Menurut Soetandyo hal ini berimplikasi para banyaknya praktisi yang berminat untuk memikirkan strategi-strategi perubahan yang paling layak untuk ditempuh dan untuk merekayasa ius constituendum apa yang sebaiknya segera dirancangkan dan diundangkan sebagai langkah implementasinya. Sedangkan para teoritisnya banyak berminat untuk mendalami studi-studi tentang keefektifan hukum guna menemukan determinan-determinan (paling) penting yang perlu diketahui untuk mengfungsionalkan hukum sebagai sarana pembangunan.
Menurut sejumlah pakar, pembangunan hukum mengandung dua arti.

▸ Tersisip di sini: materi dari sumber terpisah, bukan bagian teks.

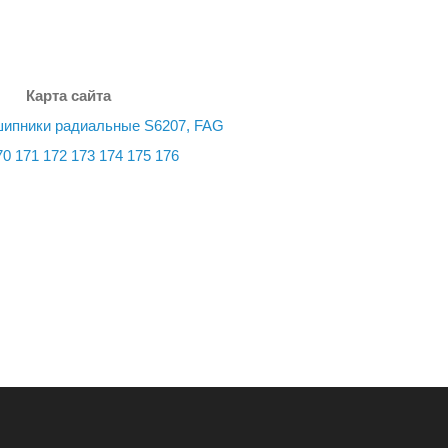
Карта сайта
ипники радиальные S6207, FAG
70
171
172
173
174
175
176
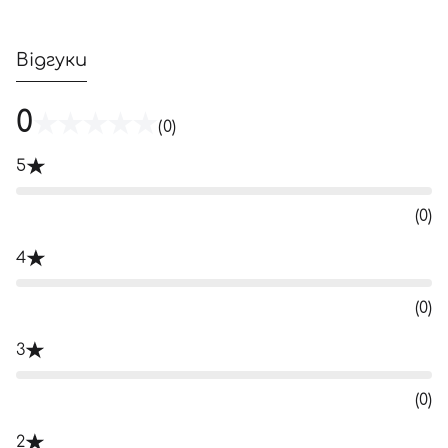
Відгуки
0
(0)
5
(0)
4
(0)
3
(0)
2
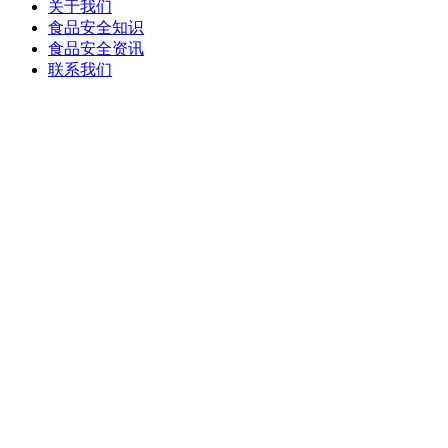
关于我们
食品安全知识
食品安全资讯
联系我们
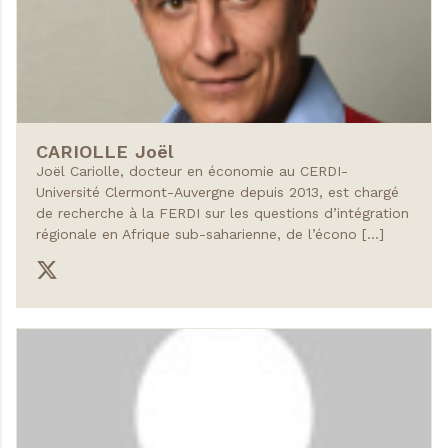
CARIOLLE
Joël
Joël Cariolle, docteur en économie au CERDI-
Université Clermont-Auvergne depuis 2013, est chargé
de recherche à la FERDI sur les questions d’intégration
régionale en Afrique sub-saharienne, de l’écono […]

Pertama, sebagai upaya untuk memperbarui hukum positif (modernisasi
hukum). Kedua, sebagai usaha untuk memfungsionalkan hukum yakni dengan cara turut mengadakan perubahan sosial sesuai dengan kebutuhan masyarakat yang sedang membangun. Jadi, pembangunan hukum tidak terbatas pada kegiatan-kegiatan legislasi saja, melainkan pada upaya menjadikan hukum sebagai alat rekayasa sosial (social engineering). Dengan kata lain kita dapat simpulkan, definisi pembangunan hukum adalah “mewujudkan fungsi dan peran hukum di tengah-tengah masyarakat”. Untuk itu ada tiga fungsi hukum: sebagai kontrol sosial, sebagai penyelesai sengketa (dispute settlement), dan sebagai alat rekayasa sosial (social engineering).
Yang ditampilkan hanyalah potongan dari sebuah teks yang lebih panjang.